The size of the price tag that is. (get your mind outta the gutter, this is a wine blog, not the Cosmo Magazine blog).
Although this question is nearly as old as the chicken and the egg debate, I have recently tried several price-comparison blind taste offs – same varietal, same vintage, same area – one wine at a high price point and one at a moderate price point.
A few nights ago, my wife and I were invited to friend’s home for dinner. On the menu for the evening were crab cakes and grilled shrimp which seemed an ideal occasion for a Sauvignon Blanc taste off.
For the evening, I went with a couple of California Sauvignon Blancs – the Grgich Hills Estate 2007 Fume Blanc ($33. Napa) and the Murphy-Goode 2007 The Fume ($13. Sonoma County), both are 100% Sauvignon Blanc.
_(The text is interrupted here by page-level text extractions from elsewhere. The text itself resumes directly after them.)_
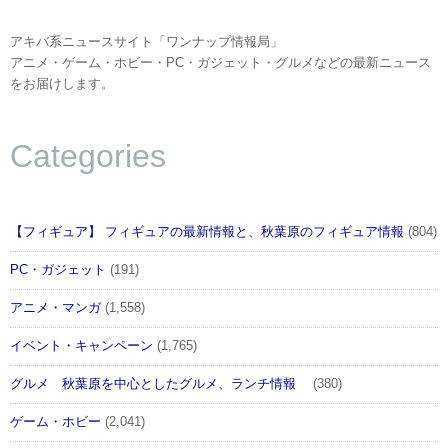
アキバ系ニュースサイト「ワンナップ情報局」
アニメ・ゲーム・ホビー・PC・ガジェット・グルメなどの最新ニュース
をお届けします。
Categories
【フィギュア】 フィギュアの最新情報と、秋葉原のフィギュア情報
(804)
PC・ガジェット
(191)
アニメ・マンガ
(1,558)
イベント・キャンペーン
(1,765)
グルメ 秋葉原を中心としたグルメ、ランチ情報
(380)
ゲーム・ホビー
(2,041)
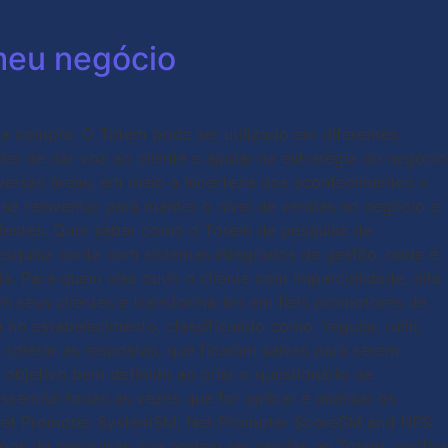
meu negócio
a compra. O Totem pode ser utilizado em diferentes
er de dar voz ao cliente e ajudar na estratégia do negócio
ersas áreas, em meio a incerteza dos acontecimentos o
e reinventar para manter o nível de vendas no negócio e
ientes. Quer saber como o Totem de pesquisa de
esquisa conta com sistemas integrados de gestão, onde é
ia. Para quem visa ouvir o cliente com imparcialidade, alta
 seus clientes e transformá-los em fiéis promotores de
 no estabelecimento, classificando como “regular, ruim,
coletar as respostas, que ficaram salvas para serem
 objetivo bem definido ao criar o questionário de
encial todas as vezes que for aplicar e analisar os
d Net Promoter SystemSM, Net Promoter ScoreSM and NPS
tipos de pesquisas que podem ser usadas no Totem, confira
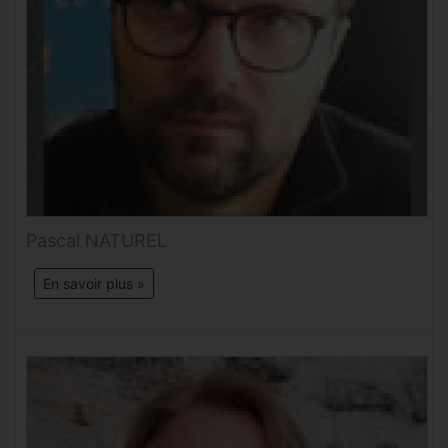
Pascal NATUREL
En savoir plus »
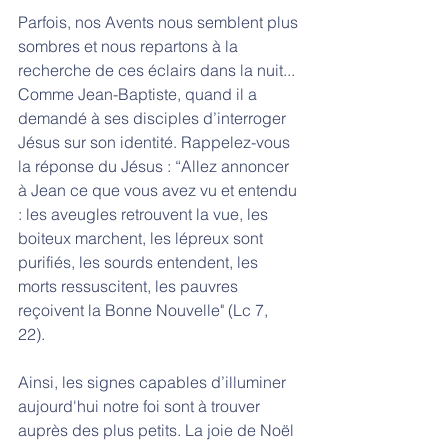
Parfois, nos Avents nous semblent plus 
sombres et nous repartons à la 
recherche de ces éclairs dans la nuit... 
Comme Jean-Baptiste, quand il a 
demandé à ses disciples d’interroger 
Jésus sur son identité. Rappelez-vous 
la réponse du Jésus : “Allez annoncer 
à Jean ce que vous avez vu et entendu 
: les aveugles retrouvent la vue, les 
boiteux marchent, les lépreux sont 
purifiés, les sourds entendent, les 
morts ressuscitent, les pauvres 
reçoivent la Bonne Nouvelle" (Lc 7, 
22). 
Ainsi, les signes capables d’illuminer 
aujourd'hui notre foi sont à trouver 
auprès des plus petits. La joie de Noël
I’ve wanted to try wines from both of these wineries for a while – Grgich Hills because of their commitment to Biodynamic viticulture and positive reviews from friends, and Murphy-Goode because of the recent ‘buzz’ created by their Social Media job opening (at a salary of $10,000/month), www.areallygoodejob.com.
Grgich Hills Estate is a family-owned winery in Napa that practices Biodynamic viticulture. Founder, Mike Grgich has deep roots in Napa and first gained international recognition at the famous Paris Tasting of 1976. It was Mike’s 1973 Chateau Montelena Chardonnay that won that 1976 tasting. Grgich broke ground on the Grgich Hills estate in 1977. Murphy-Goode, located in Sonoma County, was founded in 1985 and was purchased by Jess Jackson in 2006.
Once we got to dinner, I popped the corks then wrapped the bottles in brown paper bags for the blind tasting. My first impression of wine #1 was, ‘fresh, crisp, bright lemon, lively acidity’ and my impression of #2 was ‘dull and flat.’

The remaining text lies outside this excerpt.